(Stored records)

::::

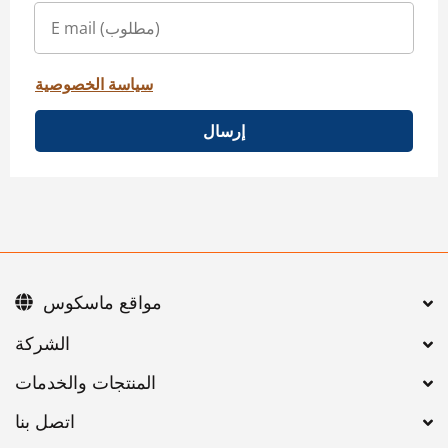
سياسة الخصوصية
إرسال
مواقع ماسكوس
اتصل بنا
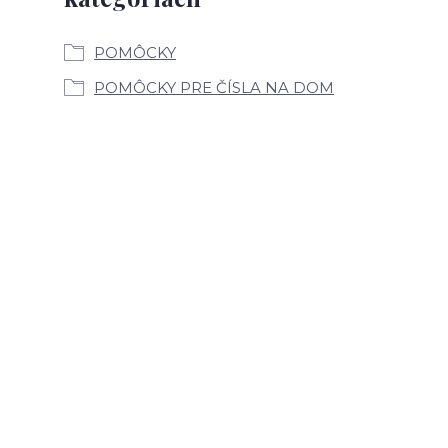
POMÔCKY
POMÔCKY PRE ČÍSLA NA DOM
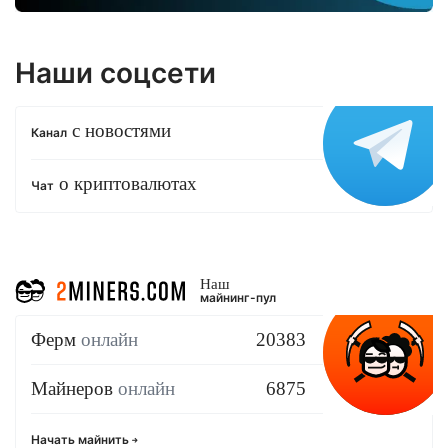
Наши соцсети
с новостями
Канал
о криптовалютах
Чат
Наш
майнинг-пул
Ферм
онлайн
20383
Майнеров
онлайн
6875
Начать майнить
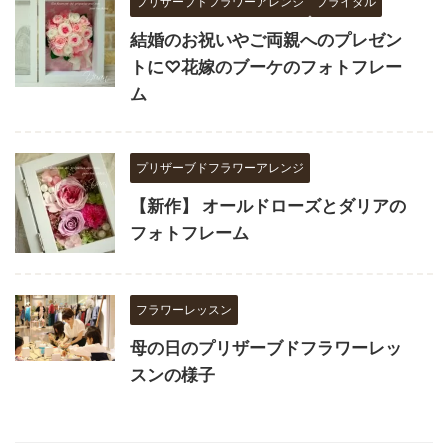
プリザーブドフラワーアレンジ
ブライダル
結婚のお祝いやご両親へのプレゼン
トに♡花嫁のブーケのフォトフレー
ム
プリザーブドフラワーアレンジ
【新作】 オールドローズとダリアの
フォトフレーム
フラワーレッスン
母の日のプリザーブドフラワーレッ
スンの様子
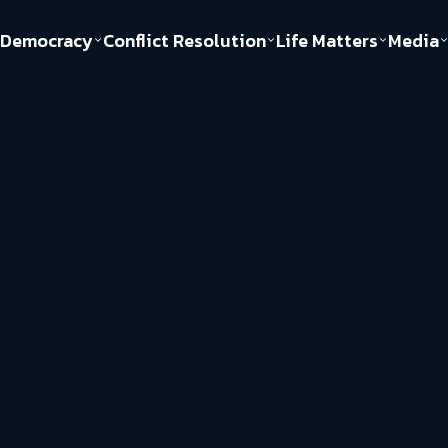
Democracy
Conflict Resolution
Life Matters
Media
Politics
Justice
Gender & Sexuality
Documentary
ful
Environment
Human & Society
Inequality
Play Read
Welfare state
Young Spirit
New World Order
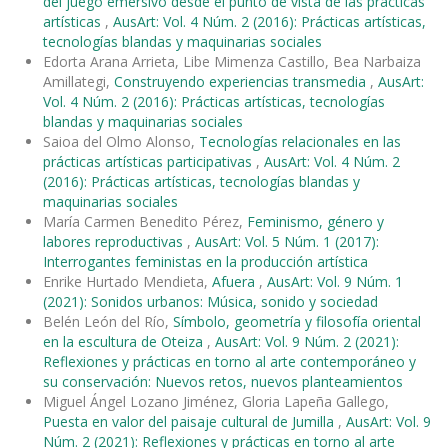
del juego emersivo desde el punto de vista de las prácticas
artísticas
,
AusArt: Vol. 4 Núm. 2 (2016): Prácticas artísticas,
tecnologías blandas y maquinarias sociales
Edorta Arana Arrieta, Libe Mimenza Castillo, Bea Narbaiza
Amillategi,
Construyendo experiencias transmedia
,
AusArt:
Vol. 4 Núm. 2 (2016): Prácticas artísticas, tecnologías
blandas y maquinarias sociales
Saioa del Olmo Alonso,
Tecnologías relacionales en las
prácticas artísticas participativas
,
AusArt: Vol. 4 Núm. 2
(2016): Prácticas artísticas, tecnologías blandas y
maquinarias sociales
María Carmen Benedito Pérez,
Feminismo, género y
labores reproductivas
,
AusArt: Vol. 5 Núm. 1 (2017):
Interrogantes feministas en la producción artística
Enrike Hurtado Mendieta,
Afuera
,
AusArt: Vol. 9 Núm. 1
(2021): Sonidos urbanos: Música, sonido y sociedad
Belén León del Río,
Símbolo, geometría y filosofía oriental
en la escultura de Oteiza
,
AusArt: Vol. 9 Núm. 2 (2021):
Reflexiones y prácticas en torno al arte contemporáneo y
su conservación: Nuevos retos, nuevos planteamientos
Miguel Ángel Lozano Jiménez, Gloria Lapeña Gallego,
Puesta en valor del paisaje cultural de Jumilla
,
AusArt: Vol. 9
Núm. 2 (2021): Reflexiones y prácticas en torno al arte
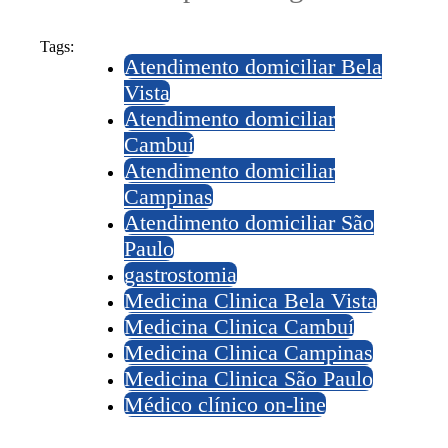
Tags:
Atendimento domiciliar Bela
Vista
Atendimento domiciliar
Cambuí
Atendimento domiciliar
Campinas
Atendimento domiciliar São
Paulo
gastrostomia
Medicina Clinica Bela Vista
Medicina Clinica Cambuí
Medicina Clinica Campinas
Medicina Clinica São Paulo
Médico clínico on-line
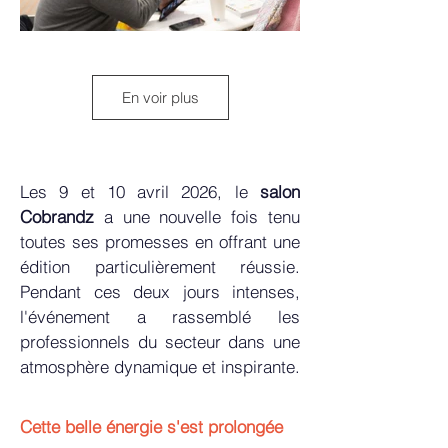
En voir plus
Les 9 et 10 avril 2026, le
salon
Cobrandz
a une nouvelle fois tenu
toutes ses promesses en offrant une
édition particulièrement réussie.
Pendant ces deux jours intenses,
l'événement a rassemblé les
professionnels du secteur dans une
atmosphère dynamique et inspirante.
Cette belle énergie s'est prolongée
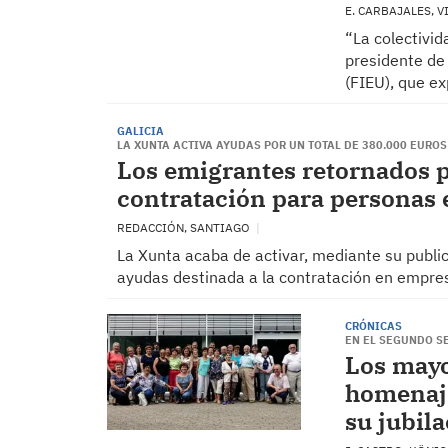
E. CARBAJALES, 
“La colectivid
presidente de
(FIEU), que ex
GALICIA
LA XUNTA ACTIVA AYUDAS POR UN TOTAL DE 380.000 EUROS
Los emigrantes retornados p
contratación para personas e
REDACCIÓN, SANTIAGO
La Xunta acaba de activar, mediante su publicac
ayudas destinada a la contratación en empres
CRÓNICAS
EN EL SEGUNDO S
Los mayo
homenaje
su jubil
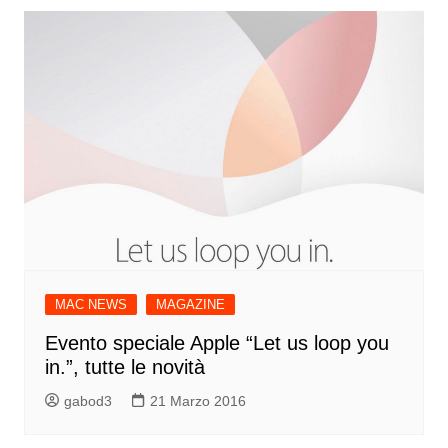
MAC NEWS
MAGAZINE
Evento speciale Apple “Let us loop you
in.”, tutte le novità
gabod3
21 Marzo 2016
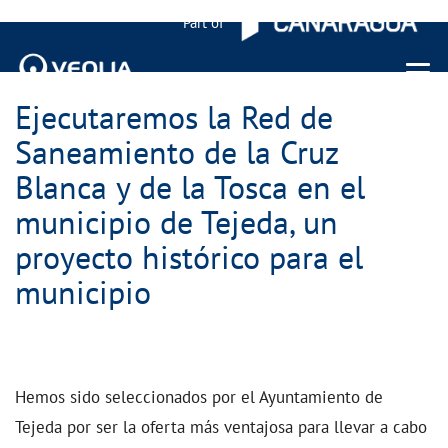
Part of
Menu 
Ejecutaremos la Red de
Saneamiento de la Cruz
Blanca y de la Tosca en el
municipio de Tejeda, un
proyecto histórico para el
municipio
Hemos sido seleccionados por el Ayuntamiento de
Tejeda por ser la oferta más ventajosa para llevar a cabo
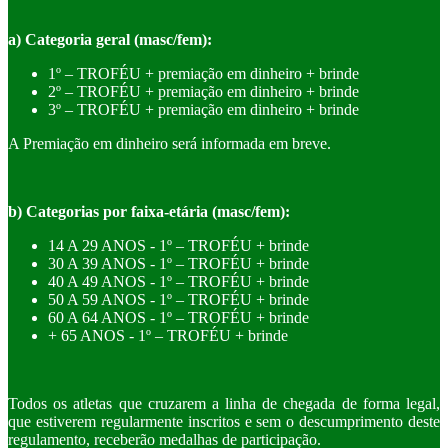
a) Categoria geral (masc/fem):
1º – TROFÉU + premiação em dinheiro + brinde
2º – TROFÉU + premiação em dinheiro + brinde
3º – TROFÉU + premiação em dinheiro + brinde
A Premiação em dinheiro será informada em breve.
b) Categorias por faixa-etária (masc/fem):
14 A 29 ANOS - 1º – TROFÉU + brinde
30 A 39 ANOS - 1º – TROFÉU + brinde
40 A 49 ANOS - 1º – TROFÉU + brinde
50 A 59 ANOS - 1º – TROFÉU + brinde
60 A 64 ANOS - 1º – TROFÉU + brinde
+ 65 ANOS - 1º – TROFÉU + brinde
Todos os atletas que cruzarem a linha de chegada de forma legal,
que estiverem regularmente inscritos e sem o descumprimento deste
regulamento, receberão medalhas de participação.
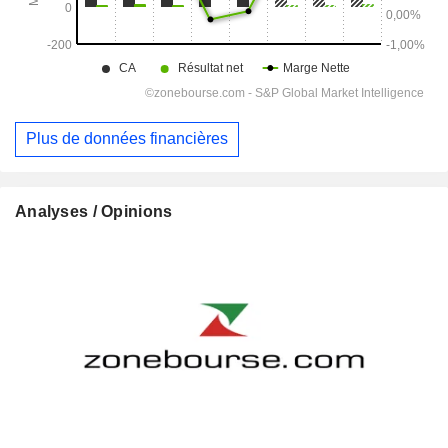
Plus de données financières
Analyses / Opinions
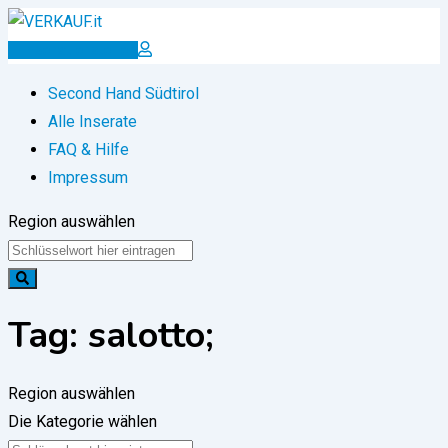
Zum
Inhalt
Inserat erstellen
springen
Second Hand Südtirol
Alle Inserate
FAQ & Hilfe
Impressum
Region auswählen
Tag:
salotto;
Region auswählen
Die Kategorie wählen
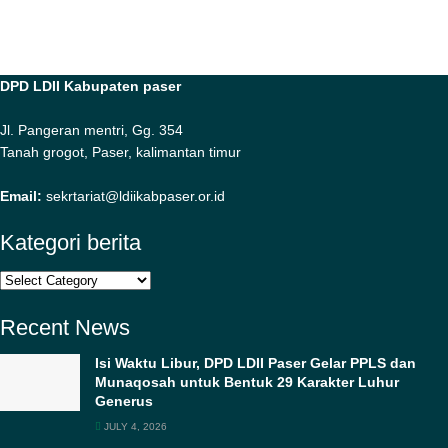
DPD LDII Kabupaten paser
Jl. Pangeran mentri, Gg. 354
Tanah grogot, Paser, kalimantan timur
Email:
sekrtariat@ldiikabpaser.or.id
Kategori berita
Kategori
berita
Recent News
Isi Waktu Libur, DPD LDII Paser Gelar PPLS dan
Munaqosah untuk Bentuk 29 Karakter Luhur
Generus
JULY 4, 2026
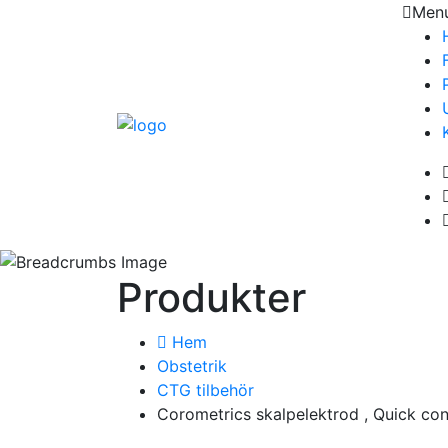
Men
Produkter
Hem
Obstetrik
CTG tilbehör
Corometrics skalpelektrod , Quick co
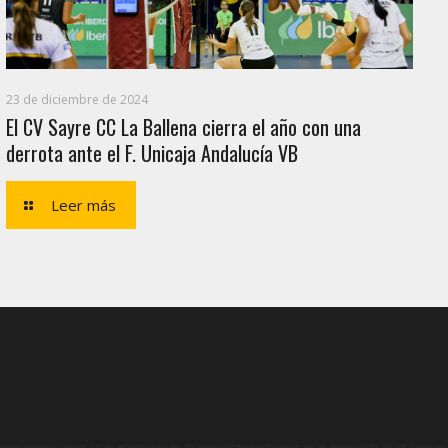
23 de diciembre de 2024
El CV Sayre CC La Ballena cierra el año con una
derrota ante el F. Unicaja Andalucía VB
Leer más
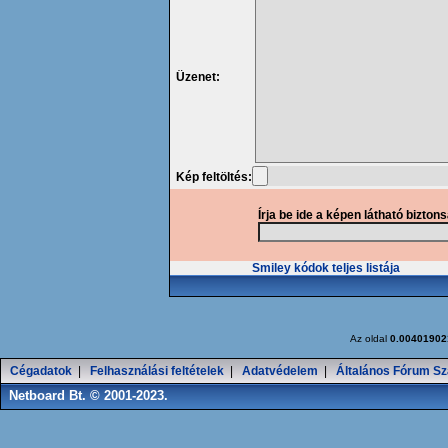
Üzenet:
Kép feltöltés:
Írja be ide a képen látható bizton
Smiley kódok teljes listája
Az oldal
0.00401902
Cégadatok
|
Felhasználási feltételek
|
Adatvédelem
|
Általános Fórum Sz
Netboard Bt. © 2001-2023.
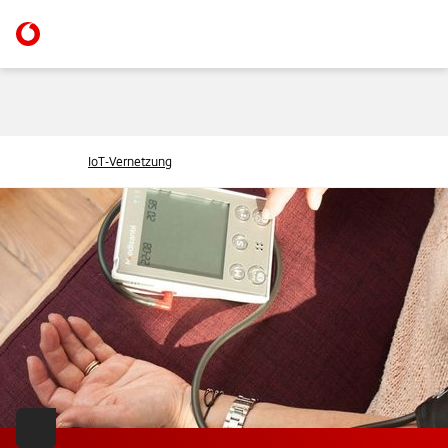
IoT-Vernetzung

::::

**What to work on:** Search the entries above for the word "artísticas", and copy every line where it occurs.

**Exercise solution:**
artísticas
AusArt: Vol. 4 Núm. 2 (2016): Prácticas artísticas,
Vol. 4 Núm. 2 (2016): Prácticas artísticas, tecnologías
prácticas artísticas participativas
(2016): Prácticas artísticas, tecnologías blandas y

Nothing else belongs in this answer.